I’ve got three books on the go at the moment. Get me.
My bathroom read is a fantastic new book by Alexandra Fuller being published by New Work in June this year. The Legend of Colton H. Bryant is the true story of Colton H. Bryant who grew up in Wyoming and never wanted to leave. Wyoming loved him and he loved it back. Two things helped him get through school and the neighbourhood gang who chased after him yelling 'retard' - his best friend Jake and his favourite mantra: Mind over matter - which meant if you don't mind, it don't matter. I don’t think I've read a biography/memoir/autobiography since reading Boy George’s first Take it Like a Man, which if memory serves me correctly is the ONLY biog I’ve ever read! Shame on me. The Legend however, reads like fiction. It is both a beautiful story, and beautifully told. I’m nearly finished, and I don’t want it to end.

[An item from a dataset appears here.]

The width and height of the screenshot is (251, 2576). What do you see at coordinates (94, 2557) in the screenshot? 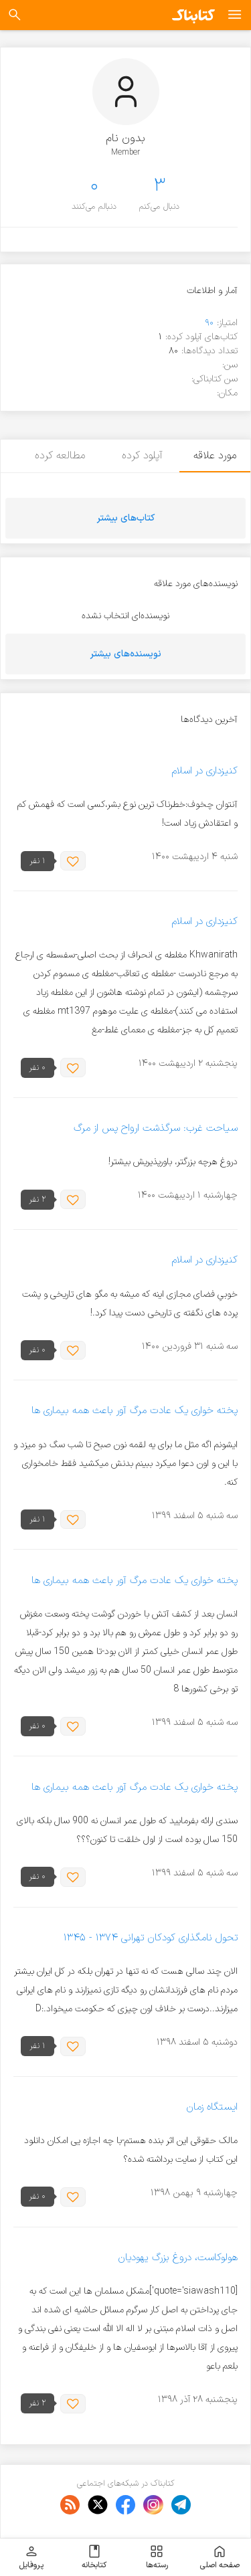
I see `کتابخانه` at bounding box center [94, 2557].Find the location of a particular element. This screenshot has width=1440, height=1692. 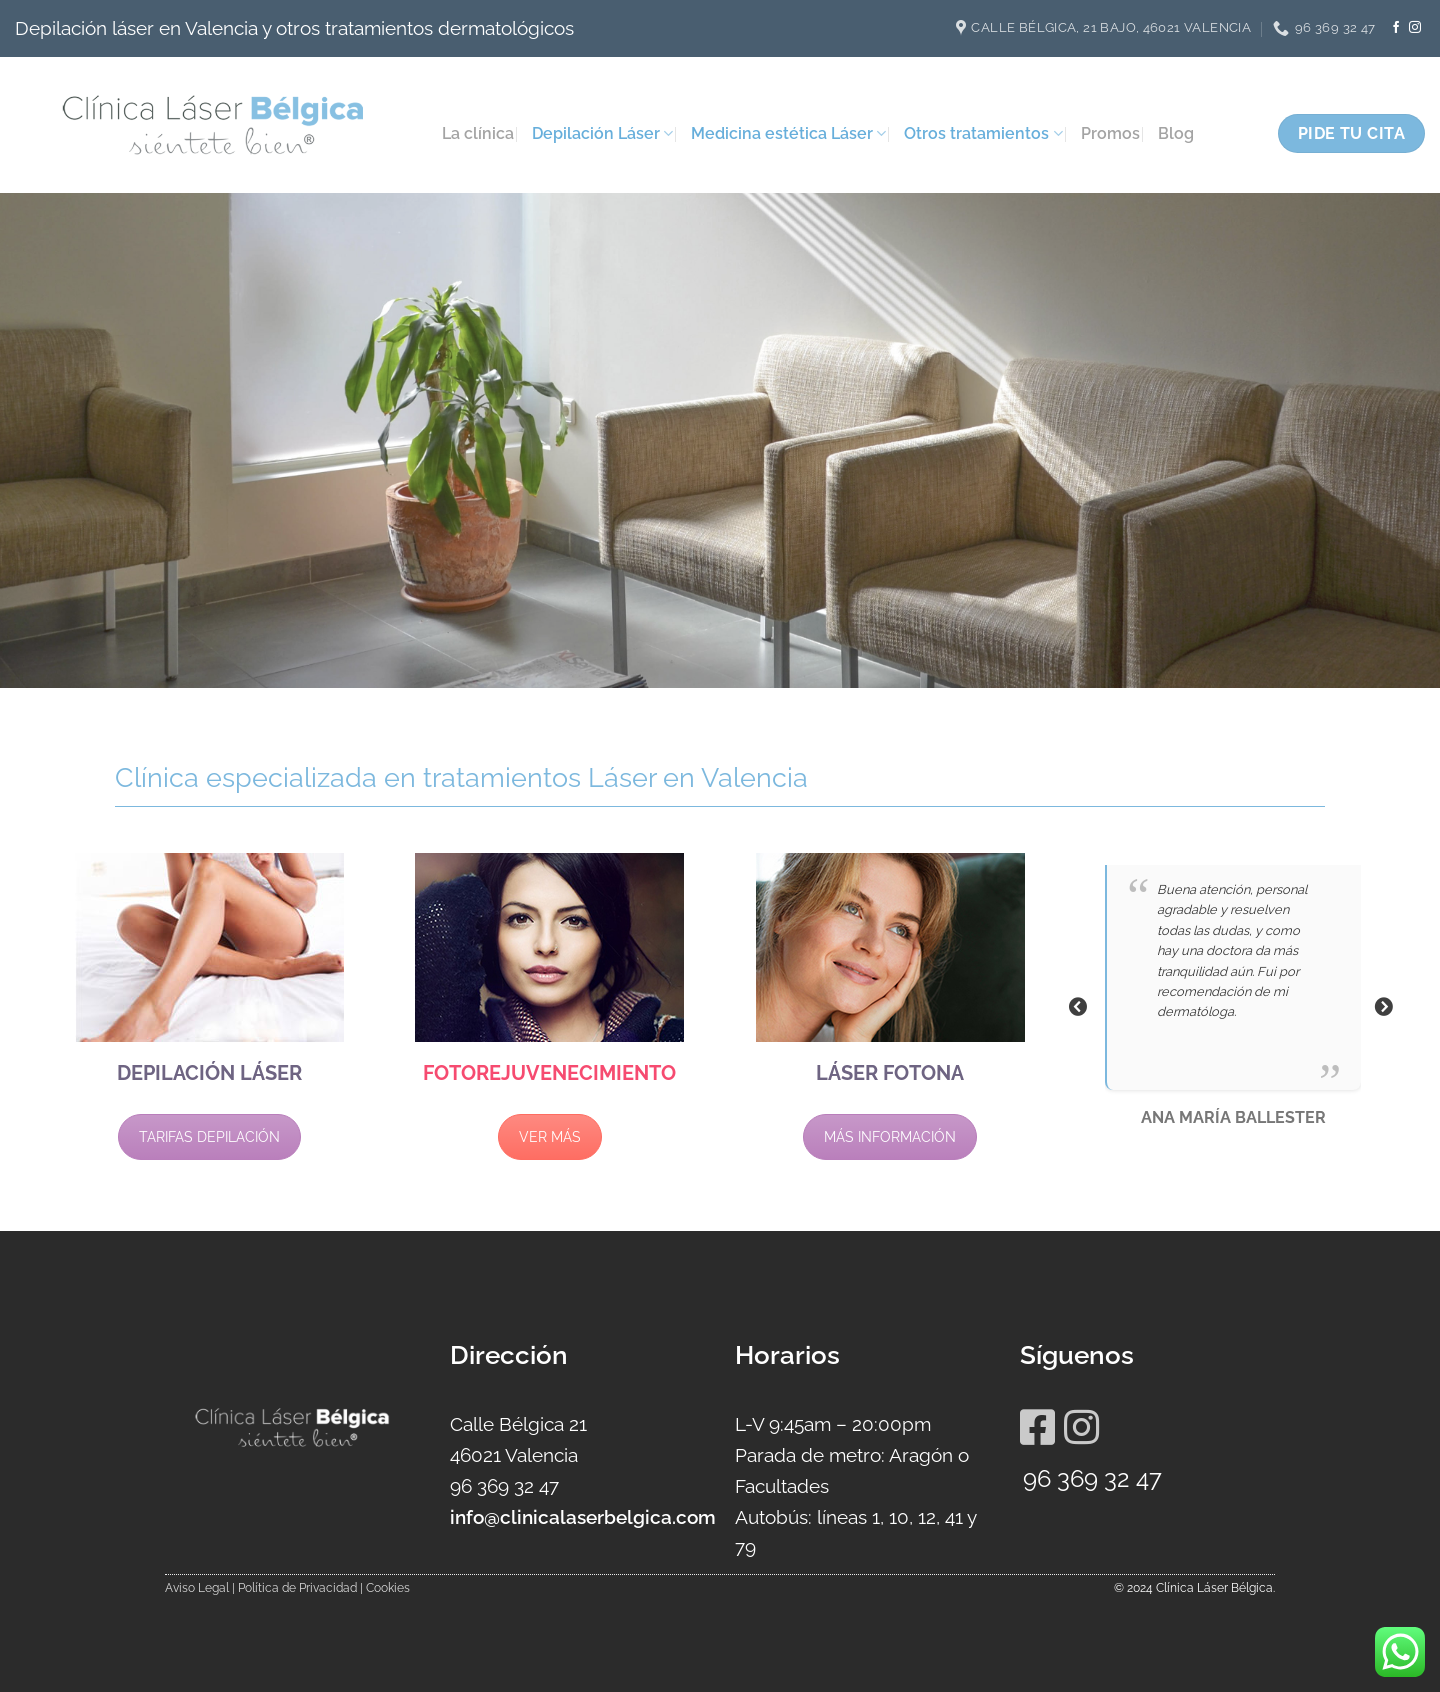

MÁS INFORMACIÓN is located at coordinates (890, 1137).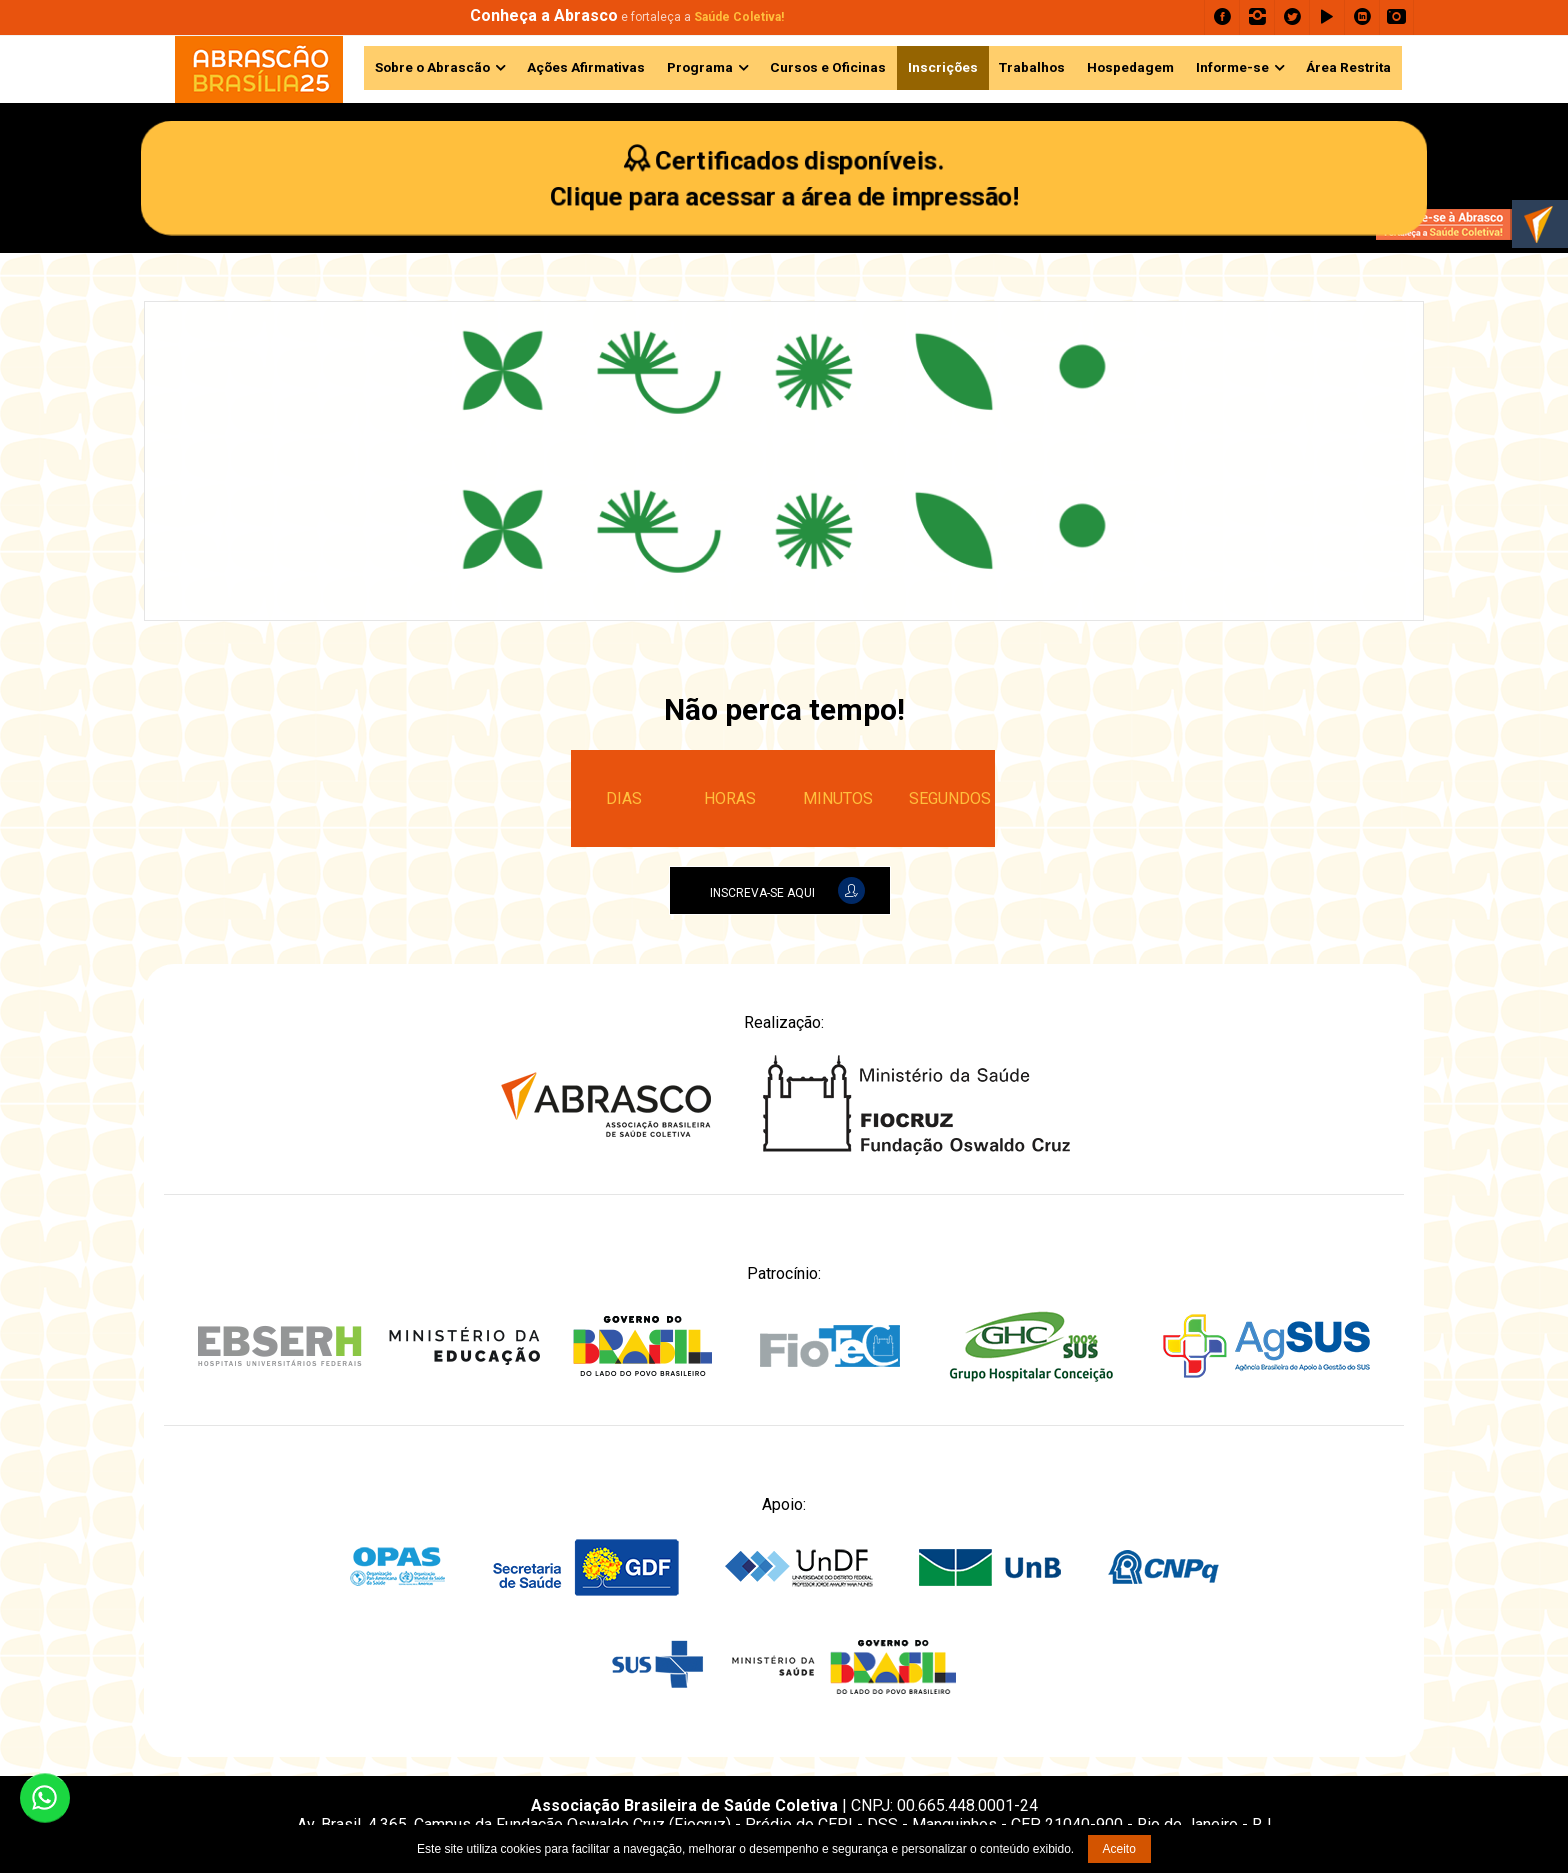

My commute read is a book which I intend to let change my life. Potatoes not Prozac is another New Work title, just published, which is the updated and revised edition of the 1999 bestseller by Radiant Recovery guru Kathleen DesMaisons. DesMaisons is a world leader in the field of addictive nutrition and has been lauded for her identification of sugar sensitivity as a critical factor in weight gain, addiction and depression. I am hoping that by following her 7 steps I can finally conquer my own food demons. According to DesMaisons (and I like her a lot already) I am not lazy, self-indulgent or undisciplined. My problem lies in my body chemistry. I am hoping that I can self diagnose that I am one of the millions of people who are sugar sensitive and the foods I turn to for comfort actually trigger how I am currently feeling – exhausted, hopeless and completely lacking in self-esteem. As well, of course, as making me a lard arse. Either that or I am just lazy, self-indulgent and undisciplined. I will keep you updated.
My bedtime story is a top secret proof copy of This Charming Man the new Marian Keyes title coming to a bookshop near you in May. I can’t tell you which lovely person sent it to me, cause I would then have to kill you. And they, in turn, would kill me. That would both make me very sad, and prevent me from finishing it. And if that was the case, I could as well kill myself. Anyway, so far, so brilliant. And that, my friends, is literally all I can say about it. No plot, no review, no synopsis. Otherwise my name will be Mud.
I’m in a very bizarre mood today. Can you tell?